When stroke is a near-fatal event, it can be a traumatic experience for survivors that may trigger a cycle of anxiety and depression. People may feel anxiety from almost dying, or become depressed if they feel like they’re a burden on their family. Part of recovery and treatment is trying to stop this cycle of anxiety and depression.

Can stroke cause physical changes in the brain that trigger depression?
The brain injury itself may alter brain chemistry enough to cause depression, but there isn’t enough science to fully support a consensus. One recent paper found that the left side of the brain, near the language center, was associated with greater odds of developing depression. Other studies have suggested that stroke may disrupt certain pathways in the brain that predispose you to depression.

Is depression also a risk factor for stroke?
Depression itself isn’t a risk factor, but it can be seen as a predictor of stroke because depression can impact a person’s ability to manage more direct risk factors like diabetes or blood pressure, their motivation to exercise, or generally do the things to keep your brain and heart healthy.

Can medications for depression increase a person’s stroke risk?
Generally speaking, no. There is one class of antidepressants, known as selective serotonin reuptake inhibitors, or SSRIs, that has been associated with an increased risk bleeding in the brain, but recent studies have shown that people who take SSRIs were no more likely to have a stroke due to bleeding in the brain than people not taking an SSRI. The benefits of antidepressants on a person’s mental health and improved quality of life far outweighs any bleeding risks.

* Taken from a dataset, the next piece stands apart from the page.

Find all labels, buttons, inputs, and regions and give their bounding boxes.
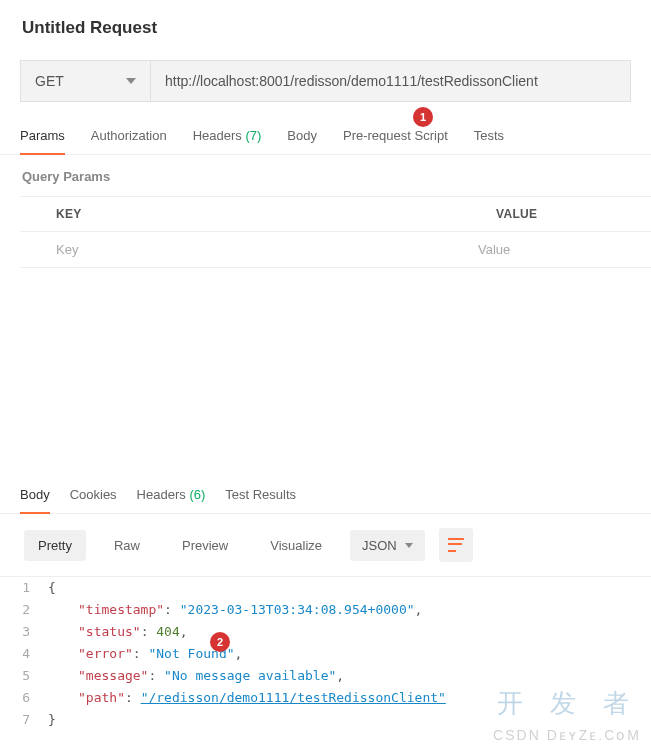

If someone is on an antipsychotic medication to treat depression and other mental health issues like anxiety, schizophrenia, or post-traumatic stress disorder, those medications are associated with weight gain, which can cause pre-diabetes or full-blown diabetes. These patients need to be particularly vigilant about managing their cardiovascular health because the medications can make it worse, increasing stroke risk.

What are the health risks of post-stroke depression?
Depression is a leading contributor to poor recovery after stroke. Studies show that depression independently increases the chances of having another stroke or other cardiovascular event. That’s because depression may compromise a person’s ability to take their recommended medications or participate in rehabilitation.

It’s important for patients and families to be aware of post-stroke depression so we can identify and treat it early to best help with recovery. It’s also important for caregivers to have their own support network because caring for a stroke survivor can be an enormous burden, and the stress can impact their mental and physical health.

How is post-stroke depression treated?
There are a lot of tools to treat post-stroke depression. This can include antidepressant medications or cognitive behavioral therapy, which can be very effective.
Once therapy starts, we monitor patients for several months. Typically, patients start to respond to treatment in two to four weeks; treatment response in patients with post-stroke depression is similar to other patients who are being treated for depression.

Family members and caregivers also play a big role in treatment and recovery. First, they can make sure the recovery environment is safe. There might be physical signs of depression, such as self-harm or missing medication, so it’s important to keep track of medication and keep dangerous items locked away.

Loved ones also can be a motivator for the patient. For example, exercise is important for cardiovascular health, but it might be hard for a person with depression to find the energy. Offering to go for a walk together can be the motivation they need to get exercise and get better.

*A version of this article originally appeared in the Columbia University Irving Medical Center newsroom.

Joshua Willey, MD, is an attending neurologist on the stroke service at NewYork-Presbyterian/Columbia University Irving Medical Center and an associate professor of neurology at Columbia University Vagelos College of Physicians and Surgeons. Dr. Willey has an outpatient clinical practice in neurology with a focus on cerebrovascular diseases and stroke and he treats inpatient stroke patients.